Saved entries:
_ _ _ _ _

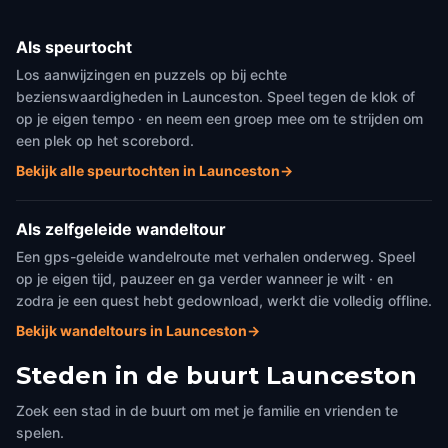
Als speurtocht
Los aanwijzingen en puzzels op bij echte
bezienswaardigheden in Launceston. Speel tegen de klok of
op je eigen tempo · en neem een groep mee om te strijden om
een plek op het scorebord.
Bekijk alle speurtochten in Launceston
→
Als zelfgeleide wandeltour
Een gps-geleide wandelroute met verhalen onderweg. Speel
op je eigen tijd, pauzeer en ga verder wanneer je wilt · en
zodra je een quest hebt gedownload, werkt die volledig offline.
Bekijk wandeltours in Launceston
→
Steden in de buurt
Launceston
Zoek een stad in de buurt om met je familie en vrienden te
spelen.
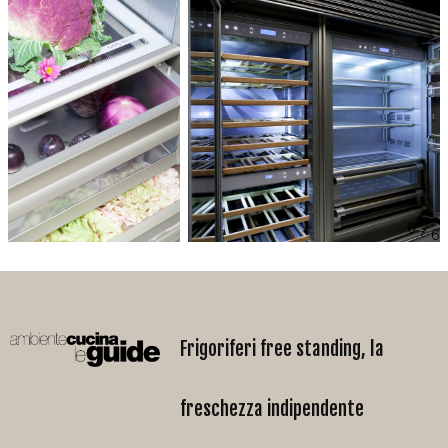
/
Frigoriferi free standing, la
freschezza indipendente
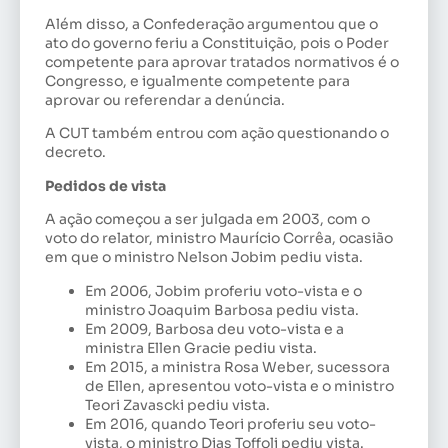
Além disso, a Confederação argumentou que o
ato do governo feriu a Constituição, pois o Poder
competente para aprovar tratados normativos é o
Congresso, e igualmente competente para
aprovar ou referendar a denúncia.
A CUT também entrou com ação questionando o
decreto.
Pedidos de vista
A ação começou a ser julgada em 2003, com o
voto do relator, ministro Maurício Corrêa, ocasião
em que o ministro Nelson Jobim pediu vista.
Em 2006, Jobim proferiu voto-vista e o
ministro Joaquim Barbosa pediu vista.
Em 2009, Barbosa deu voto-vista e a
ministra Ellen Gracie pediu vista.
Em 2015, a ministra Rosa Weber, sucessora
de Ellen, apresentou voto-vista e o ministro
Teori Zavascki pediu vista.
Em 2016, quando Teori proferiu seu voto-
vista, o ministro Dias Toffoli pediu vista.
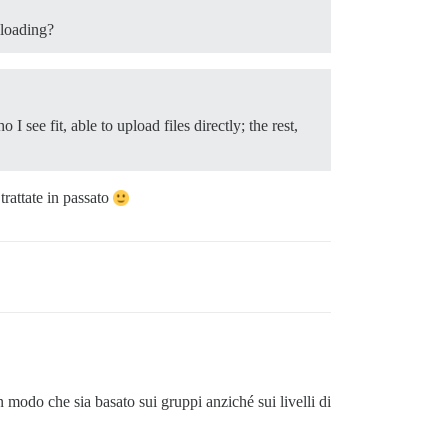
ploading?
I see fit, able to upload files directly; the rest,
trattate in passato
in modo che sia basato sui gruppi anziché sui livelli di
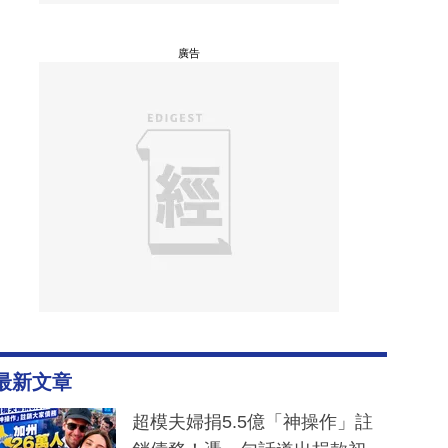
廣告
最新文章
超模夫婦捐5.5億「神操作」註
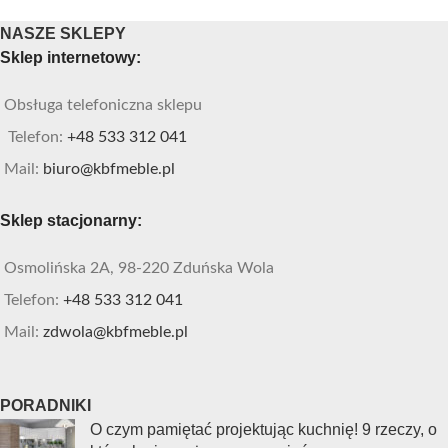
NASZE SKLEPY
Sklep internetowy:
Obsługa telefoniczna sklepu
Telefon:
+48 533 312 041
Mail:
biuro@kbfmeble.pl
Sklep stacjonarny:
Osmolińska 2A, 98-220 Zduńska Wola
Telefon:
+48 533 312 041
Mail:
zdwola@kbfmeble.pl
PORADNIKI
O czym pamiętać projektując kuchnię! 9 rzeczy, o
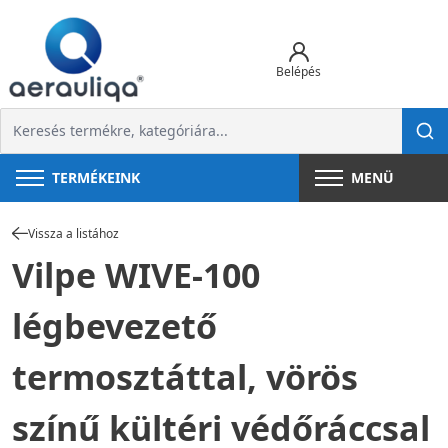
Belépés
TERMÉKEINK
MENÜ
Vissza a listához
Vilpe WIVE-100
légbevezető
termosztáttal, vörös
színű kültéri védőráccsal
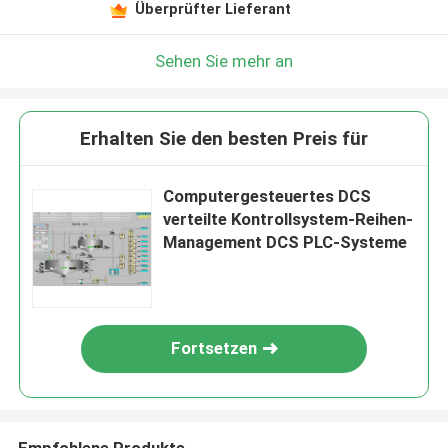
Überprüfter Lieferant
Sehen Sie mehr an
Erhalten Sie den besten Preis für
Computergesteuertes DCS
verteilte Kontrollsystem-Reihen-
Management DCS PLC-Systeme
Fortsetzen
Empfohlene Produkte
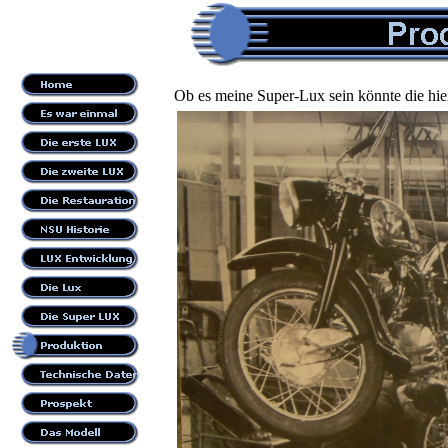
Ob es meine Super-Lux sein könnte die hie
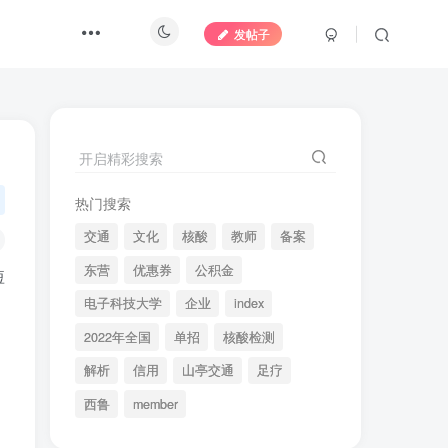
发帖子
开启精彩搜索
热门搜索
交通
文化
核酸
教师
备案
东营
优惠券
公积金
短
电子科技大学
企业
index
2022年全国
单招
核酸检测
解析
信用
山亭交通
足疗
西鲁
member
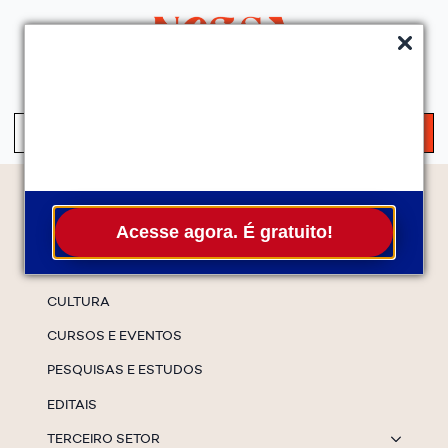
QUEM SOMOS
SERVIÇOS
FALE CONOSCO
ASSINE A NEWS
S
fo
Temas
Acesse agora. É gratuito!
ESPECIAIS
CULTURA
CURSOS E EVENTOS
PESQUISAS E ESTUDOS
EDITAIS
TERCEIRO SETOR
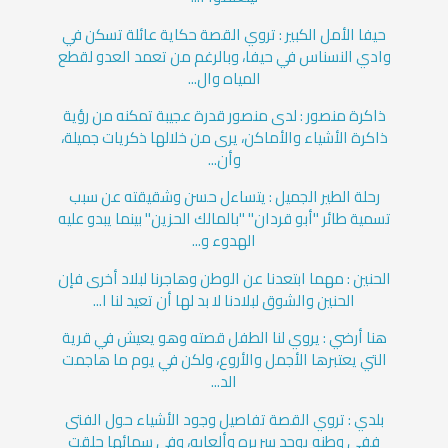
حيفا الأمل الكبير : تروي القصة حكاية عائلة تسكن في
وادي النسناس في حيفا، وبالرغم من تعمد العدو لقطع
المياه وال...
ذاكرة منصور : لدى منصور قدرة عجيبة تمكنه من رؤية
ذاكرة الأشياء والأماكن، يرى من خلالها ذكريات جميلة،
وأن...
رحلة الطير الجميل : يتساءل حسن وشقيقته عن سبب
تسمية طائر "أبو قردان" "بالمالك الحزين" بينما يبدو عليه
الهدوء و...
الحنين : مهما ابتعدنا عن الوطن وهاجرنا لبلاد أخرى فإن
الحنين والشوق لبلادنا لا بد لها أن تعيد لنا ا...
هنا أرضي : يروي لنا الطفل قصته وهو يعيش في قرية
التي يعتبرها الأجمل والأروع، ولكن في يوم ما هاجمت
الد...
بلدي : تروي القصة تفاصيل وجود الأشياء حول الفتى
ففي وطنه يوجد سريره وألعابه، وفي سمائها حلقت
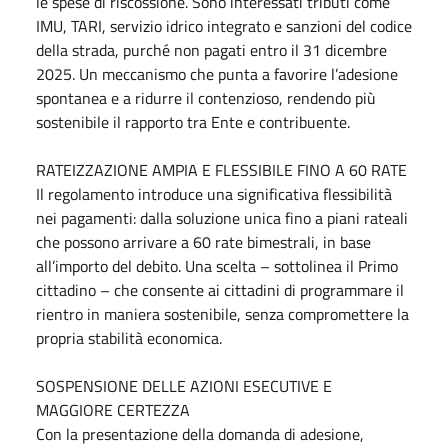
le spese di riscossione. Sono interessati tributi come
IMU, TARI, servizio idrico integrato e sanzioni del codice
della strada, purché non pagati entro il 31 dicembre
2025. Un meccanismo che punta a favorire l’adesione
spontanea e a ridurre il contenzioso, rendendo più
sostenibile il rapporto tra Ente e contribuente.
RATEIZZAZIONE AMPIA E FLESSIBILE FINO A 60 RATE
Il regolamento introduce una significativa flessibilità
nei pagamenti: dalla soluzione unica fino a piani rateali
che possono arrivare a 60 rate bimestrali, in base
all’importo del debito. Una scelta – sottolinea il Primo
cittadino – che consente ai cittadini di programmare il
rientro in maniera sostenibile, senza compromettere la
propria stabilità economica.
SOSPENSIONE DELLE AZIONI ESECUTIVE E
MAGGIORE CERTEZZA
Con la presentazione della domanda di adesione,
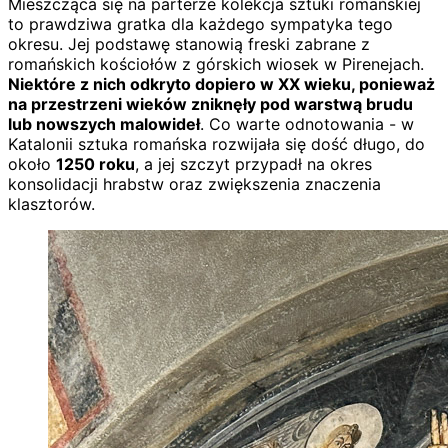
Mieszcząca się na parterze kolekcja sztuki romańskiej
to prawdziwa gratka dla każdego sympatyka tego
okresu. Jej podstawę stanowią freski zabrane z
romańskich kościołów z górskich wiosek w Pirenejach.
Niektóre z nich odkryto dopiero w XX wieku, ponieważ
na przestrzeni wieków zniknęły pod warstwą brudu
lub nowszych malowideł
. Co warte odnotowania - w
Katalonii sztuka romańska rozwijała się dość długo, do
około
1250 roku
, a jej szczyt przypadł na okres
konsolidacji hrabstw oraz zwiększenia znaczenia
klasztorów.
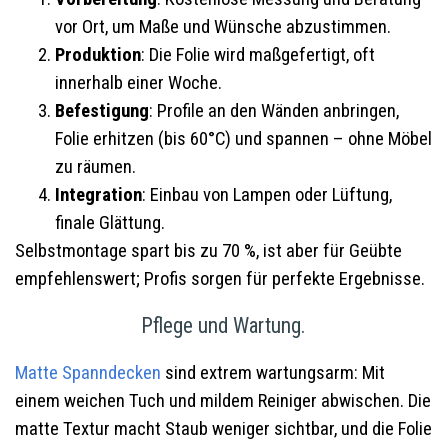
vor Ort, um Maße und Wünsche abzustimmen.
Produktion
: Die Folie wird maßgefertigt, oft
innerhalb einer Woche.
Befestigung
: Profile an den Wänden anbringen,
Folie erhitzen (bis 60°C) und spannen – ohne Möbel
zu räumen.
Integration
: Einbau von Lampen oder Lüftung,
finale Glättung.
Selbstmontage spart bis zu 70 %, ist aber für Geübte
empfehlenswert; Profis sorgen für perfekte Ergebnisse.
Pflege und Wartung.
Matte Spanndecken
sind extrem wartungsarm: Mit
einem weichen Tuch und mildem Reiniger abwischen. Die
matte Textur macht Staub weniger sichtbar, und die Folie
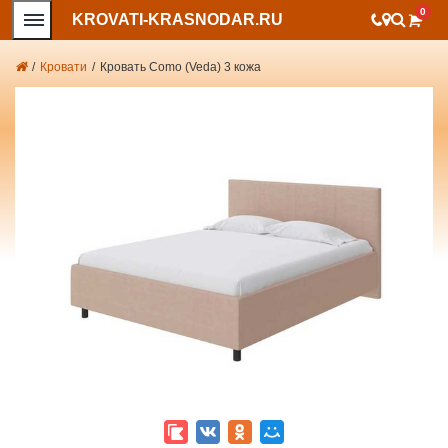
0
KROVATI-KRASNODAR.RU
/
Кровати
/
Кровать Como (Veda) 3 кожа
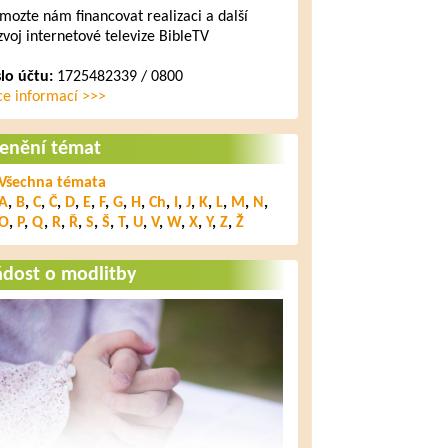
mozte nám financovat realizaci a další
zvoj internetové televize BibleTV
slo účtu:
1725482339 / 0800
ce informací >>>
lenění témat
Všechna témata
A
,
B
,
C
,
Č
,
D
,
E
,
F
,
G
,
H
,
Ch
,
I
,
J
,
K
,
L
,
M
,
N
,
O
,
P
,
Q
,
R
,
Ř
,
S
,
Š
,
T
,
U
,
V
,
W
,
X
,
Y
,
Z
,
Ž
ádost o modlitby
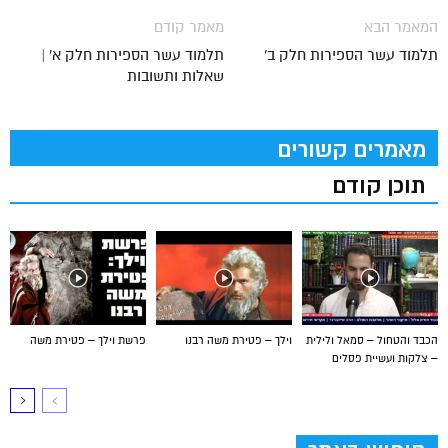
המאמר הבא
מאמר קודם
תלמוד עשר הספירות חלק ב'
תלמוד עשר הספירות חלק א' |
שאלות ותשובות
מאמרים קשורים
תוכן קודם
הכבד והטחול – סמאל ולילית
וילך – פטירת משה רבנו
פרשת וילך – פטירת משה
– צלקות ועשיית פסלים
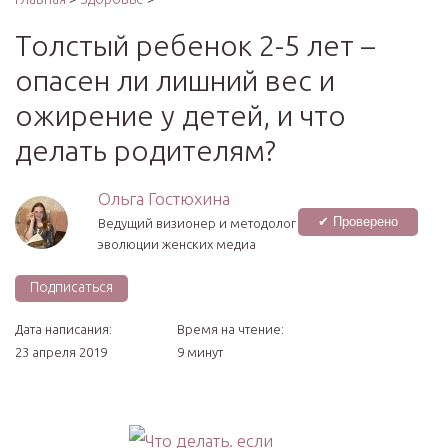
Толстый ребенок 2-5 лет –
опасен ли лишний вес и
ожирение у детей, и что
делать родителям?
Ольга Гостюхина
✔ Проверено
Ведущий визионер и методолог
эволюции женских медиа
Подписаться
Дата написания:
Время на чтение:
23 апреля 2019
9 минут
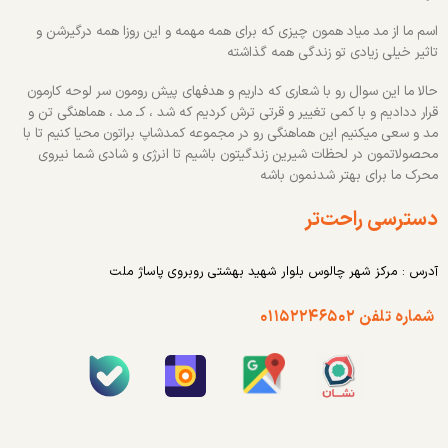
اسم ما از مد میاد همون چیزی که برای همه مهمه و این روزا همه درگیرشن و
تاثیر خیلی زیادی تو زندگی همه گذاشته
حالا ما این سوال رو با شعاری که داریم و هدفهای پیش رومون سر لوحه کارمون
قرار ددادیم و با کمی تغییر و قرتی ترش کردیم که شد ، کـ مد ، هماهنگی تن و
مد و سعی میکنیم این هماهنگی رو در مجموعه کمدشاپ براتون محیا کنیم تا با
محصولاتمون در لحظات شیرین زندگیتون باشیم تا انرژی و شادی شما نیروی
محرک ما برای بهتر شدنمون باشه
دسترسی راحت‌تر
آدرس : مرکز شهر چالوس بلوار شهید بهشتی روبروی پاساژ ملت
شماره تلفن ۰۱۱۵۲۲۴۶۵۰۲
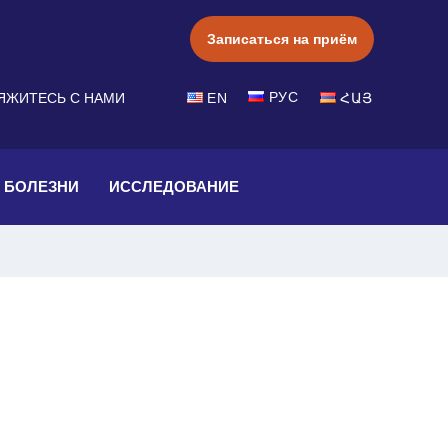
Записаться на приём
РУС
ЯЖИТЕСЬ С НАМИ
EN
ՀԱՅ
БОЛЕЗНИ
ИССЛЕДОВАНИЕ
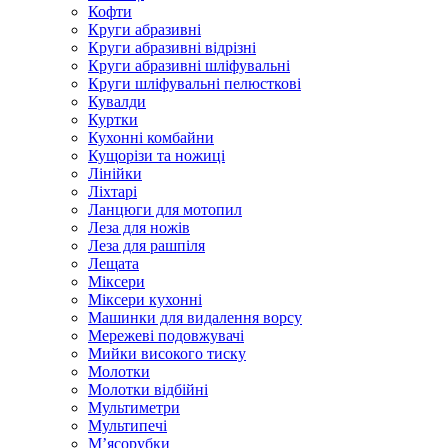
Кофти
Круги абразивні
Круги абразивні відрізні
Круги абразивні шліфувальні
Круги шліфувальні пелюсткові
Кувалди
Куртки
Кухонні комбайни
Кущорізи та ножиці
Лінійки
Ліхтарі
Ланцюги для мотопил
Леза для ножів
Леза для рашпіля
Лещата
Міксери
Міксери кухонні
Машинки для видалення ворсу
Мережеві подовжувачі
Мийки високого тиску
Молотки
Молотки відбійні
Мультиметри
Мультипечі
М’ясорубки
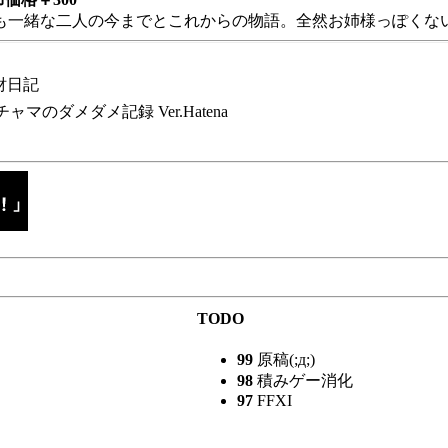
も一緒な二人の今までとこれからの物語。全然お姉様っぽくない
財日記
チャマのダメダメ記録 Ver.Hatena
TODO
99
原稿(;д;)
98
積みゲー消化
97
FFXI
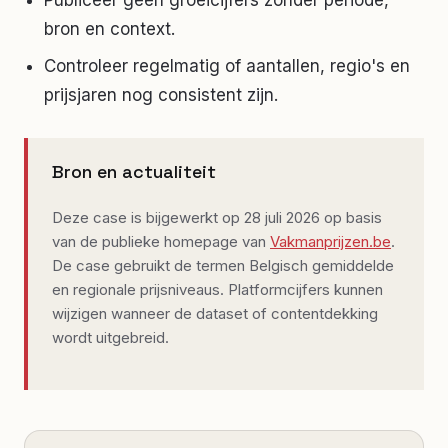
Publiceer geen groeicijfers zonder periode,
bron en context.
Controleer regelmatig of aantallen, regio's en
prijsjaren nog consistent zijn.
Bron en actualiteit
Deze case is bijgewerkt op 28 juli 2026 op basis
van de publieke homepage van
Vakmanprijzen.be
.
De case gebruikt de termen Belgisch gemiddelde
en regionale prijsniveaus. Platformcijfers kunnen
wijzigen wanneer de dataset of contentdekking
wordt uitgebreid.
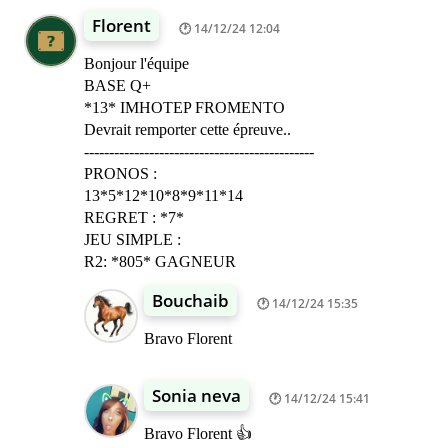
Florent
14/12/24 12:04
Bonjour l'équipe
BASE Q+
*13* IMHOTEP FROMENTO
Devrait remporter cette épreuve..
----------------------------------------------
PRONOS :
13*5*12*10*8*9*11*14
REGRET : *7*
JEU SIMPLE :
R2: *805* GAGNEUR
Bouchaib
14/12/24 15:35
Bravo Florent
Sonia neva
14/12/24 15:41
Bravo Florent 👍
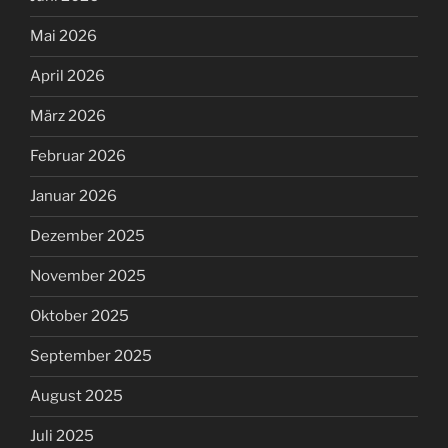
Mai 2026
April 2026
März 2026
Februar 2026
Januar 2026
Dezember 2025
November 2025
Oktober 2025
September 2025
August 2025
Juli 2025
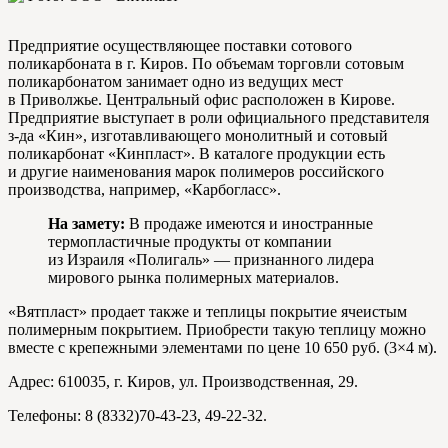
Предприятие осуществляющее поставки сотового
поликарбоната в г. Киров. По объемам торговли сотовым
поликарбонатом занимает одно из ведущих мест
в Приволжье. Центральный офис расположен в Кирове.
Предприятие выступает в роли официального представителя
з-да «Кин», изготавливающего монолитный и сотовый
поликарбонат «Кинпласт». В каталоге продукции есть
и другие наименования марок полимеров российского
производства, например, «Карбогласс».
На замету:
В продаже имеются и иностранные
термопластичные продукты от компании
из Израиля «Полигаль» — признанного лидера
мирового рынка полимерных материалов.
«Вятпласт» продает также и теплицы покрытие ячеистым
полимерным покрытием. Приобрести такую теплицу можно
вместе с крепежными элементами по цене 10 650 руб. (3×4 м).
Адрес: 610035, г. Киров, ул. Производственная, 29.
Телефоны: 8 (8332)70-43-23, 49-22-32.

_ _ _ _ _

• EXERCISE INSTRUCTIONS
Of the lines above, copy only those from the one holding "Selbstmontage spart bis" to the one holding "תלמוד עשר הספירות חלק ב'", both included, and exclude every image.

• PROBLEM SOLUTION
Selbstmontage spart bis zu 70 %, ist aber für Geübte
empfehlenswert; Profis sorgen für perfekte Ergebnisse.
Pflege und Wartung.
Matte Spanndecken
sind extrem wartungsarm: Mit
einem weichen Tuch und mildem Reiniger abwischen. Die
matte Textur macht Staub weniger sichtbar, und die Folie
0
KROVATI-KRASNODAR.RU
/
Кровати
/
Кровать Como (Veda) 3 кожа
mozte nám financovat realizaci a další
zvoj internetové televize BibleTV
slo účtu:
1725482339 / 0800
ce informací >>>
lenění témat
Všechna témata
A
,
B
,
C
,
Č
,
D
,
E
,
F
,
G
,
H
,
Ch
,
I
,
J
,
K
,
L
,
M
,
N
,
O
,
P
,
Q
,
R
,
Ř
,
S
,
Š
,
T
,
U
,
V
,
W
,
X
,
Y
,
Z
,
Ž
ádost o modlitby
המאמר הבא
מאמר קודם
תלמוד עשר הספירות חלק ב'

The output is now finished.